- Born: 28 June 1945 Hessle, East Riding of Yorkshire, England
- Died: 25 September 2016 (aged 71)
- Scientific career
- Institutions: Royal Postgraduate Medical School John E. Fogarty International Center University of Cambridge
- Thesis: The metabolism of the fifth component of complement, and its relation to metabolism of the third component, in patients with complement activation, and Studies on the characterisation of nephritic factor (1978)
- Doctoral students: Leszek Borysiewicz

= Patrick Sissons =

English physician

Sir John Gerald Patrick Sissons (28 June 1945 - 25 September 2016) was an English physician, specialising in nephrology and virology, focusing on cytomegalovirus. He was a FRCP, FRCPath, FMedSci and Regius Professor of Physic at the University of Cambridge.

==Biography==
Patrick Sissons was born in Hessle, East Riding of Yorkshire and attended Ilkley and Felsted School. He studied medicine at St Mary's Hospital Medical School, London. After graduation, he continued there, specialising in nephrology, studying immune-mediated kidney diseases.
His clinical training was at the University of the West Indies.

==Career==
Sissons won an NIH Fogarty Fellowship and moved to the Scripps Research Institute in San Diego for 3 years, where he worked under Michael Oldstone.

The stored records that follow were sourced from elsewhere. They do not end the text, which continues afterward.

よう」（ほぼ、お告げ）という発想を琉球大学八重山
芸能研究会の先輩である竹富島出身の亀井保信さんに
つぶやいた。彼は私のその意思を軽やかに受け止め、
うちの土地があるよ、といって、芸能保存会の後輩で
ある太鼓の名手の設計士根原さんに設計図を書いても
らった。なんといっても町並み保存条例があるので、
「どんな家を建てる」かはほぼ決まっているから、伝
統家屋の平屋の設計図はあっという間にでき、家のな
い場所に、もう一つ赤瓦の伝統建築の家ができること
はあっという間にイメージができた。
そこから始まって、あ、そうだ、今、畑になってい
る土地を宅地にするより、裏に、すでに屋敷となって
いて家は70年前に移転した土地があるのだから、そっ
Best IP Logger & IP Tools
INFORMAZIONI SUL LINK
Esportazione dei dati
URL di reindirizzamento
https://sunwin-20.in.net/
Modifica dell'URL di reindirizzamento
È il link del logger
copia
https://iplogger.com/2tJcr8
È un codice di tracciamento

He returned to London and continued at Hammersmith Hospital, working with Keith Peters (physician) on the virology research side and Jonathan Cohen, establishing a clinical infectious diseases service. He began working on cytomegalovirus during the late 1970s and 1980s with John Sinclair focusing on virus latency and reactivation in humans, which had been done in animal models only. Leszek Borysiewicz was his PhD student.

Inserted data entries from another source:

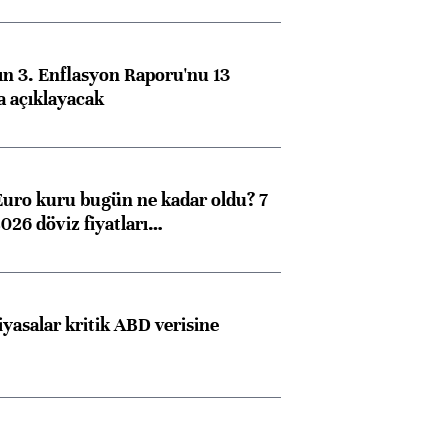
n 3. Enflasyon Raporu'nu 13
a açıklayacak
Euro kuru bugün ne kadar oldu? 7
026 döviz fiyatları…
iyasalar kritik ABD verisine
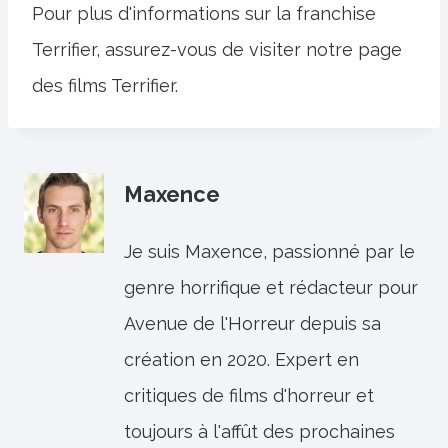
Pour plus d'informations sur la franchise
Terrifier, assurez-vous de visiter notre page
des films Terrifier.
Maxence
Je suis Maxence, passionné par le
genre horrifique et rédacteur pour
Avenue de l'Horreur depuis sa
création en 2020. Expert en
critiques de films d'horreur et
toujours à l'affût des prochaines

In 1987, he moved to the University of Cambridge, helped develop the Faculty of Clinical Medicine, connecting it with the MRC Laboratory of Molecular Biology and Addenbrooke's Hospital, helped to develop the Centre for Clinical Investigation, the Institute of Metabolic Science and the Cambridge Biomedical Research Centre and is said to have convinced AstraZeneca to move its research to Cambridge.

In 2005, Sissons became Regius Professor of Physic at the University of Cambridge after Peters retired, until his own retirement in 2012. He died in September 2016 from complications of Parkinson's disease.